Au IVe siècle av. JC., le philosophe platonicien Xénocrate, se penchant sur la symbolique des triangles, qualifiait d’« humain » le triangle scalène, aux côtés de longueurs inégales–l’équilatéral étant «divin» et l’isocèle, « diabolique ». Cette figure géométrique, à la fois élémentaire et habitée par le mouvement nous paraît, concrètement et métaphoriquement, former le noyau génétique de l’œuvre de Lynn Chadwick et préciser son humanisme.

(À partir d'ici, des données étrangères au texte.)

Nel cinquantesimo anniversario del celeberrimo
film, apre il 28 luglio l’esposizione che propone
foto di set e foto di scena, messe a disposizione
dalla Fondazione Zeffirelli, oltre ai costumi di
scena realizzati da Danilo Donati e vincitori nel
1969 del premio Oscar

Sous ses extensions modulaires et spatiales que sont le tétraèdre et ses dérivés, ce module irrégulier, et par là-même porteur d’instabilité et d’énergie, sous-tend la vitalité hiératique–un oxymore qui parcourra ensuite l’œuvre tout entier, rappelant incidemment que les scalènes sont également les muscles saillants du cou, responsables de l’articulation tête-corps et de la dynamique posturales–sujet nodal de la sculpture classique, s’il en est.

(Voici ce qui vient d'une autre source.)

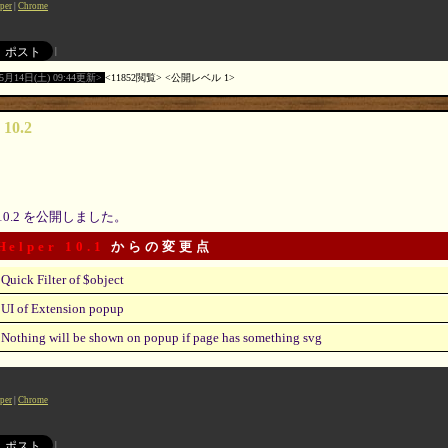
per
Chrome
05月14日(土) 09:44更新
11852閲覧
公開レベル 1
 10.2
10.2 を公開しました。
Helper 10.1
からの変更点
Quick Filter of $object
UI of Extension popup
Nothing will be shown on popup if page has something svg
per
Chrome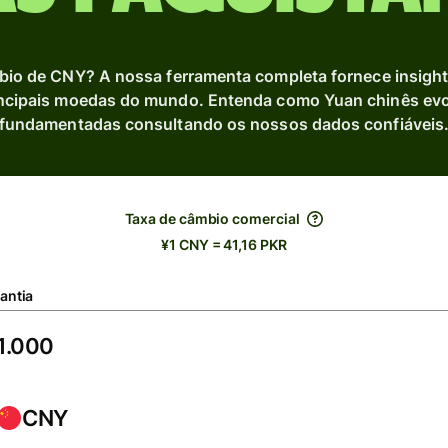
mbio de CNY? A nossa ferramenta completa fornece insigh
ncipais moedas do mundo. Entenda como Yuan chinês evol
fundamentadas consultando os nossos dados confiáveis
Taxa de câmbio comercial
¥1 CNY = 41,16 PKR
antia
CNY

À cette période séminale de l’œuvre, l’esprit de la géométrie relève chez Chadwick du constructivisme et de l’architecture moderniste. Cet esprit s’incarne à proprement parler dans le corps matériel de la sculpture, et retourne vers le vivant et la réalité naturelle, dont la géométrie même fut initialement déduite. Ainsi, les créatures profondément hybrides et mystérieuses peuplant les extérieurs grandioses de l’hôtel de Sully et les intérieurs épurés de la galerie Perrotin nous renvoient, par leur énergie contenue et leur précarité apparente à notre propre condition de spectateurs, à l’instar des têtes Moaï de l’île de Pâques ou des antiques canidés sculptés de l’île de Délos, gardiens et témoins éternels de l’humanité, qui passionnaient le sculpteur britannique.